Records to process Start Marker
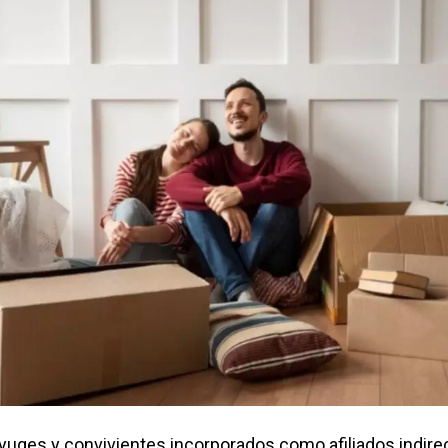
yuges y convivientes incorporados como afiliados indire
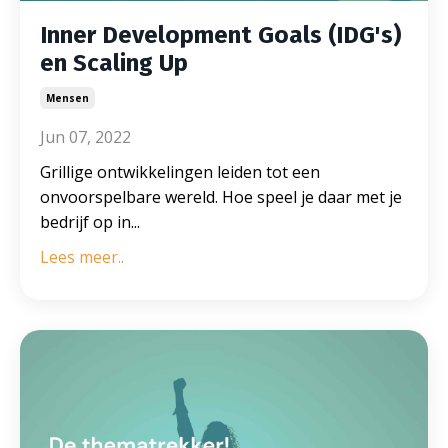
Inner Development Goals (IDG's)
en Scaling Up
Mensen
Jun 07, 2022
Grillige ontwikkelingen leiden tot een
onvoorspelbare wereld. Hoe speel je daar met je
bedrijf op in...
Lees meer..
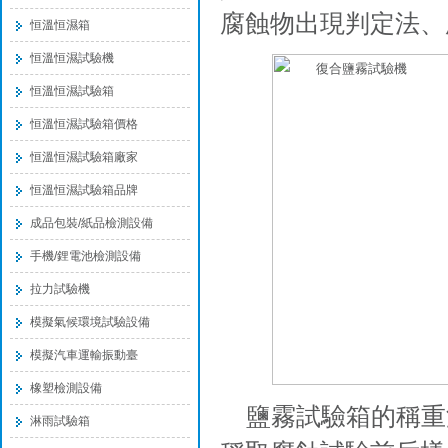
腐蝕物出現判定法、
恒溫恒濕箱
恒溫恒濕試驗機
恒溫恒濕試驗箱
恒溫恒濕試驗箱價格
恒溫恒濕試驗箱廠家
恒溫恒濕試驗箱品牌
成品包裝/紙品檢測設備
手機/鋰電池檢測設備
拉力試驗機
模擬氣候環境試驗設備
模擬汽車運輸振動臺
橡塑檢測設備
鹽霧試驗箱的稱重
淋雨試驗箱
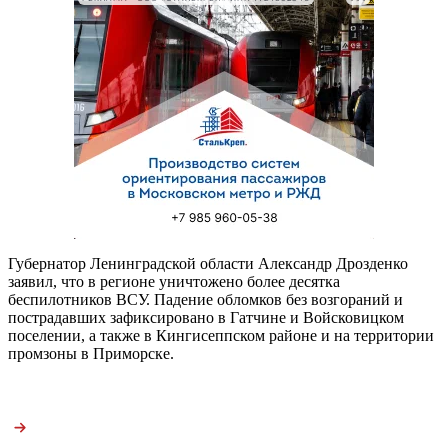
Губернатор Ленинградской области Александр Дрозденко
заявил, что в регионе уничтожено более десятка
беспилотников ВСУ. Падение обломков без возгораний и
пострадавших зафиксировано в Гатчине и Войсковицком
поселении, а также в Кингисеппском районе и на территории
промзоны в Приморске.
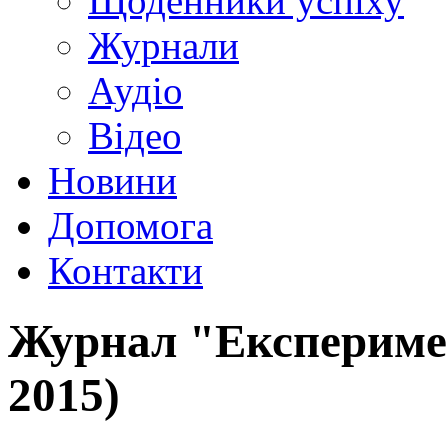
Щоденники успіху
Журнали
Аудіо
Відео
Новини
Допомога
Контакти
Журнал "Експеримен
2015)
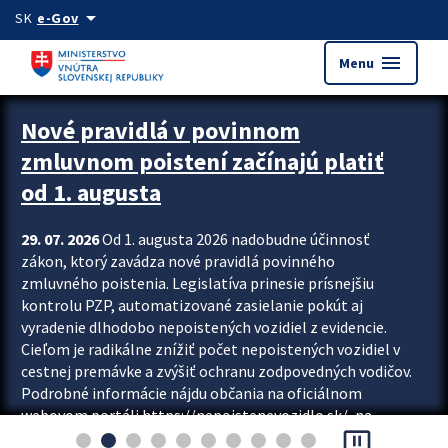
Preskocit na hlavný obsah
arrow_drop_down
SK
e-Gov
menu
Menu
Zastavit automatický posun upútavok
Nové pravidlá v povinnom
zmluvnom poistení začínajú platiť
od 1. augusta
29. 07. 2026
Od 1. augusta 2026 nadobudne účinnosť
zákon, ktorý zavádza nové pravidlá povinného
zmluvného poistenia. Legislatíva prinesie prísnejšiu
kontrolu PZP, automatizované zasielanie pokút aj
vyradenie dlhodobo nepoistených vozidiel z evidencie.
Cieľom je radikálne znížiť počet nepoistených vozidiel v
cestnej premávke a zvýšiť ochranu zodpovedných vodičov.
Podrobné informácie nájdu občania na oficiálnom
webovom portáli https://nepoistenevozidlo.sk/, na
pause_presentation
ktorom od augusta pribudne aj možnosť overiť si...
Records to process End Marker
§ **Work to be completed**: All lines from the one containing "Щоденники успіху" to the last line of the records above, both included, need to be repeated word for word; omit the pictures.

§ **Answer space**:
Щоденники успіху
Журнали
Аудіо
Відео
Новини
Допомога
Контакти
Журнал "Експеримен
2015)
Preskocit na hlavný obsah
arrow_drop_down
SK
e-Gov
menu
Menu
Zastavit automatický posun upútavok
Nové pravidlá v povinnom
zmluvnom poistení začínajú platiť
od 1. augusta
29. 07. 2026
Od 1. augusta 2026 nadobudne účinnosť
zákon, ktorý zavádza nové pravidlá povinného
zmluvného poistenia. Legislatíva prinesie prísnejšiu
kontrolu PZP, automatizované zasielanie pokút aj
vyradenie dlhodobo nepoistených vozidiel z evidencie.
Cieľom je radikálne znížiť počet nepoistených vozidiel v
cestnej premávke a zvýšiť ochranu zodpovedných vodičov.
Podrobné informácie nájdu občania na oficiálnom
webovom portáli https://nepoistenevozidlo.sk/, na
pause_presentation
ktorom od augusta pribudne aj možnosť overiť si...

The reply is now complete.